Migration

Tod im Mittelmeer: Hunderte Menschen verschwinden spurlos – die Behörden schweigen

Nie zuvor sind so viele Menschen so früh im Jahr im Mittelmeer verschwunden. Wie Mittelmeer-Anrainer das Sterben von Migranten verschleiern.

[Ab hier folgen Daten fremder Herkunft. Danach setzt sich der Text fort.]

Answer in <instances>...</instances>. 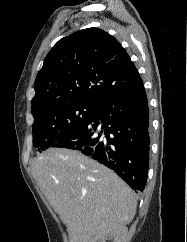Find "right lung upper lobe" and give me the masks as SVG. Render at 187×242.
<instances>
[{
	"label": "right lung upper lobe",
	"instance_id": "obj_1",
	"mask_svg": "<svg viewBox=\"0 0 187 242\" xmlns=\"http://www.w3.org/2000/svg\"><path fill=\"white\" fill-rule=\"evenodd\" d=\"M143 84L129 55L110 34L87 28L59 40L38 72L32 115L72 102L99 105Z\"/></svg>",
	"mask_w": 187,
	"mask_h": 242
}]
</instances>
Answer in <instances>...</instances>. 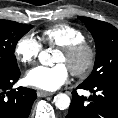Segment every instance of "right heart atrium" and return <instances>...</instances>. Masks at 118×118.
Here are the masks:
<instances>
[{
  "label": "right heart atrium",
  "mask_w": 118,
  "mask_h": 118,
  "mask_svg": "<svg viewBox=\"0 0 118 118\" xmlns=\"http://www.w3.org/2000/svg\"><path fill=\"white\" fill-rule=\"evenodd\" d=\"M41 49L40 41L32 33H26L16 42L14 55L19 62L31 64L37 60Z\"/></svg>",
  "instance_id": "d8ad5b80"
}]
</instances>
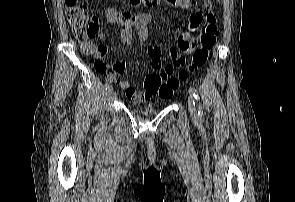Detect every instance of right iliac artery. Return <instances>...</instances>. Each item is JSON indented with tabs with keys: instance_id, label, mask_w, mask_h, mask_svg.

Migranten schwimmen neben ihrem umgestürzten Holzboot im Mittelmeer (Archivbild).
Migranten schwimmen neben ihrem umgestürzten Holzboot im Mittelmeer (Archivbild).Francisco Seco/AP

Nie zuvor sind in den ersten Wochen eines Jahres so viele Menschen auf dem Weg nach Europa im Mittelmeer verschwunden. Der Jahresbeginn 2026 ist nach Angaben der Internationalen Organisation für Migration (IOM) der Vereinten Nationen der tödlichste seit Beginn der Aufzeichnungen für Menschen auf der Mittelmeerroute. Bis zum 16. März seien 682 Menschen als vermisst bestätigt worden – die tatsächliche Zahl dürfte weit höher liegen. Gleichzeitig schränkten die zuständigen Staaten Italien, Tunesien und Malta den Zugang zu Informationen über Rettungseinsätze und Schiffsunglücke systematisch ein, wie die Nachrichtenagentur AP berichtet.

„Es ist eine Strategie des Schweigens“, sagte Matteo Villa, Migrationsforscher am Italienischen Institut für Internationale Politische Studien, gegenüber AP. Menschenrechtsorganisationen könnten Todeszahlen kaum noch verifizieren, Medien fehlten bestätigte Fakten für ihre Berichterstattung.

Das zentrale Mittelmeer zwischen Nordafrika und Italien gilt laut IOM als die tödlichste Migrationsroute weltweit. Seit 2014 hat die Organisation dort Zehntausende Todesfälle und Vermisstenmeldungen erfasst. Die Überfahrten dauern oft mehrere Tage, Schleuser setzen überfüllte, seeuntaugliche Schlauchboote ein, und staatliche Rettungskapazitäten sind lückenhaft. Hinzu kommen Einschränkungen für die Arbeit ziviler Seenotretter. Viele Schiffbrüche bleiben nach IOM-Angaben „unsichtbar“ – Boote verschwinden, ohne dass es Überlebende oder Zeugen gibt.

Zyklon Harry verschärfte die Lage drastisch

Besonders dramatisch war die Lage laut AP Ende im Januar, als Zyklon Harry mit Windgeschwindigkeiten von 100 km/h und neun Meter hohen Wellen auf die Region traf. Die Organisation Refugees in Libya sammelte Hinweise von Angehörigen und Migranten in Tunesien, wonach über 1000 Menschen nach der Abfahrt aus der tunesischen Küstenregion Sfax verschwunden seien. Die Behörden hätten diese Berichte weder bestätigt noch dementiert, so AP. In den Wochen danach seien mehr als 20 Leichen an Küsten Italiens und Libyens angespült worden.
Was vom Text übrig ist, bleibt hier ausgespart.